The goal of the intervention is to solve the identified problem and thus transform the existing context system into the sought context system (S1’). When put into action, the intervention system becomes a deployed system (S4). The deployed system may differ from the design of the intervention system, and it may or may not achieve the intended changes; it may have unintended consequences that manifest as new problems (P2) in a modified context system (S1”). The context may have changed because of the passage of time, or because of its interactions with the deployed system. Martin (2004) did not distinguish between what are here termed S1’ and S1”, but doing so makes the goal of the intervention explicit and contestable, and in the fullness of time, allows the gap between design intent and reality to be assessed.

In most scenarios, a deployed system will not address the problem by itself, but will have associated collaborating systems (S5) that will also interact with the context. To maintain the running of the realisation system requires a sustainment system (S6), the limitations of which

could undermine the running of the deployed system if not considered at the outset. Finally, there may be competing systems (S7) that aim to solve the same problem in a different way, and may conflict with the deployed system. By highlighting the interactions between all of these systems, Martin’s model aims to stimulate systems engineers who focus ‘too much […] on the intervention system’ to acknowledge the complex, adaptive nature of their work (Martin, 2012).

The model is intended to ensure that the systems engineering process is verified (‘building the right system’) and validated (‘building the system right’).

In adopting this framework, it is necessary to qualify its use. In Martin’s work there is an implicit belief that a problem’s context is knowable and that a systems engineer will be able to diagnose needs and respond with ‘correct’ decisions, i.e., that they can grasp the structures and generative mechanisms that lead to observable phenomena and react objectively and impartially. In this project, the fallibility of perception and interpretation is acknowledged.
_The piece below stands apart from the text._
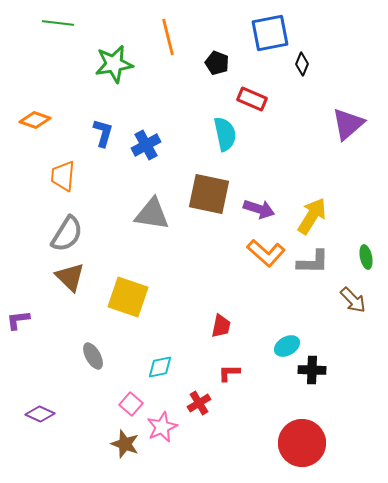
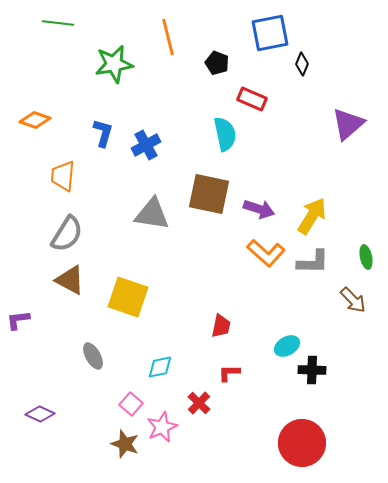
brown triangle: moved 3 px down; rotated 16 degrees counterclockwise
red cross: rotated 15 degrees counterclockwise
However, the pragmatist approach to the study accepts Martin’s tool as an effective means to an end: it presents boundaries within which to formulate ideas about an existing and envisaged context, and to describe the various facets of interventions intended to engender a transition.

In summary, action research provided a guiding strategy for the sequences of research activity, and systems engineering provided a strategy for conceptualising the outcomes of this activity and formulating interventions. Both strategies are connected to design processes in their iterations of activity between concept and detail, between thought and action, and between analysis of how things ‘are’ and how they ‘ought to be’ (Hevner et al., 2004). Designers’

knowledge can be said to be primarily of the artificial world – the human-made world of artefacts, and changes or additions to it (Cross, 2001) – this is different to knowledge of the natural world. The normative is more inherent in the artificial; the question of how things ought to be cannot be avoided or considered outside the designer’s remit, and the designer cannot remain a detached observer. The author’s experience as a designer-practitioner implies a

‘designerly’ way of knowing, and a strategy that begins from, and cyclically returns to, a normative vision of a modified construction industry context. The research strategy thus cycles between description of problems within an existing context (observation and reflection), proposal of alternative scenarios in which problems are solved (planning), and provisional testing of intervention and realisation systems needed to achieve the change (action and observation).